# If new themes for the board are on the way ....



## Sherminator (Nov 24, 2004)

Might I suggest a inverted version of the current theme?


----------



## Jolt (Jan 9, 2006)

MY EYES!!!!!!! lol


----------



## MikeMar (Jan 7, 2005)

oh dear GOD


----------



## mrmike (May 2, 2001)

That might be worse than the default AVS forum theme once was.


----------



## kdmorse (Jan 29, 2001)

Once was? No more blinding purple on black? 

If we're suggesting themes - I might request a muted, nearly colorless one, perhaps only lightly tinted. Something that does not draw too much attention if you're browsing from work. 

I really like the orange - but subtle it ain't.

-Ken


----------



## rhuntington3 (May 1, 2001)

No way, please.


----------



## Sherminator (Nov 24, 2004)

Try it full screen, (Mac owners, you know what to do.) you might like it.


----------



## Agatha Mystery (Feb 12, 2002)

kdmorse said:


> Once was? No more blinding purple on black?
> 
> If we're suggesting themes - I might request a muted, nearly colorless one, perhaps only lightly tinted. Something that does not draw too much attention if you're browsing from work.
> 
> ...


I'll ditto that. Orange is very obvious and draws people's attention to your monitor.


----------



## waldingrl (Jan 19, 2005)

Blues and grays would match my accounting software nicely.


----------



## pcguru83 (Jan 18, 2005)

Ditto the requests for a work-friendly theme.
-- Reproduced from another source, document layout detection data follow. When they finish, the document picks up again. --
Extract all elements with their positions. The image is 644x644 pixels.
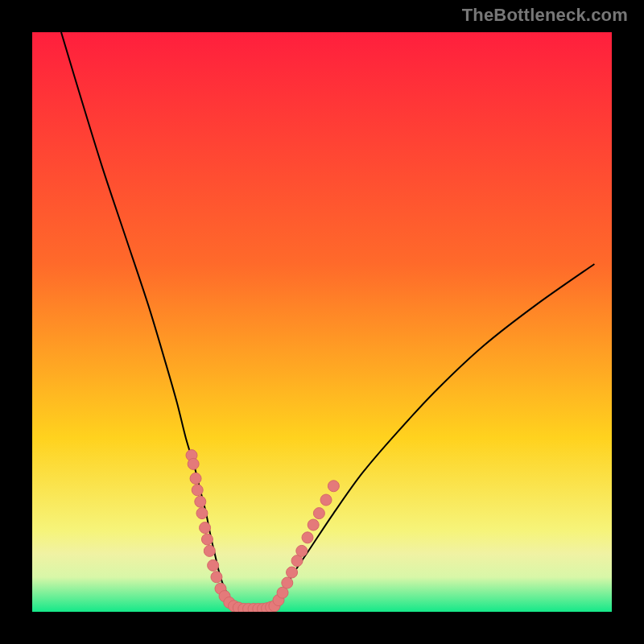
svg-point-28 <box>287 567 298 578</box>
svg-point-2 <box>188 458 199 469</box>
svg-point-6 <box>196 508 208 519</box>
svg-point-30 <box>296 545 308 556</box>
svg-point-31 <box>302 532 313 543</box>
svg-point-9 <box>204 545 215 556</box>
svg-point-27 <box>282 577 293 588</box>
svg-point-32 <box>308 519 319 530</box>
svg-point-35 <box>328 481 339 492</box>
svg-point-5 <box>195 496 206 507</box>
chart-frame: TheBottleneck.com <box>0 0 644 644</box>
svg-point-11 <box>211 572 222 583</box>
plot-area <box>32 32 612 612</box>
marker-cluster <box>186 450 339 612</box>
svg-point-4 <box>192 485 203 496</box>
curve-layer <box>32 32 612 612</box>
svg-point-7 <box>200 522 211 534</box>
svg-point-3 <box>190 473 201 484</box>
svg-point-34 <box>320 494 332 506</box>
svg-point-10 <box>208 559 219 571</box>
watermark-text: TheBottleneck.com <box>462 5 628 26</box>
bottleneck-curve <box>61 32 594 609</box>
svg-point-33 <box>313 508 324 519</box>
svg-point-8 <box>201 534 213 545</box>
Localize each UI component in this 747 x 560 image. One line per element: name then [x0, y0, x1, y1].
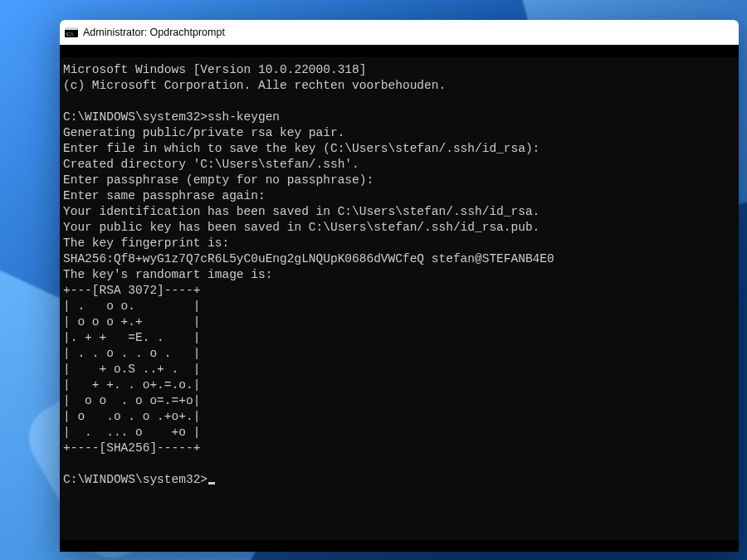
- cmd-window: C:\ Administrator: Opdrachtprompt Micros…: [60, 20, 739, 552]
- cmd-icon: C:\: [65, 26, 78, 39]
- svg-text:C:\: C:\: [66, 31, 74, 37]
- cursor: [208, 482, 215, 485]
- desktop-background: C:\ Administrator: Opdrachtprompt Micros…: [0, 0, 747, 560]
- svg-rect-1: [65, 27, 78, 30]
- titlebar[interactable]: C:\ Administrator: Opdrachtprompt: [60, 20, 739, 45]
- terminal-output[interactable]: Microsoft Windows [Version 10.0.22000.31…: [60, 57, 739, 540]
- window-title: Administrator: Opdrachtprompt: [83, 27, 225, 38]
Let us browse TCF discretely!


----------



## SoBelle0 (Jun 25, 2002)

This is a lovely idea! :up:


----------



## Bob_Newhart (Jul 14, 2004)

A Text Only version of tcf. like back in the bullentin board days.


----------



## sushikitten (Jan 28, 2005)

I do love the orange, but a nice "boss" theme in grays and whites would be great!


----------



## TiMo Tim (Jul 20, 2001)

Negative, Ghost Rider.

I do like the idea of an enhanced mobile theme for the workplace.  Maybe a comma-delimited version we can open in Excel?


----------



## rkester (Jan 10, 2005)

TiMo Tim said:


> Negative, Ghost Rider.
> 
> I do like the idea of an enhanced mobile theme for the workplace.  Maybe a comma-delimited version we can open in Excel?


LOL now that is taking it to a new level of Boss friendlyness.

Except in my case, I don't use Excel so if I had it open, people would want to know what I was doing.


----------



## markp99 (Mar 21, 2002)

It's the mobile skin for me at work. Much less obtrusive.


----------



## JayDog (Jul 15, 2004)

Does it come in Cornflower Blue?


----------



## dkaz (Aug 30, 2007)

new themes are on the way...and they've already been designed (not by me) so there isn't much wiggle room as far as the overall look n' feel

right now, i'm trying to make sure that templates from the first skin are inherited by the others, so we're not customizing and maintaining all of them separately


----------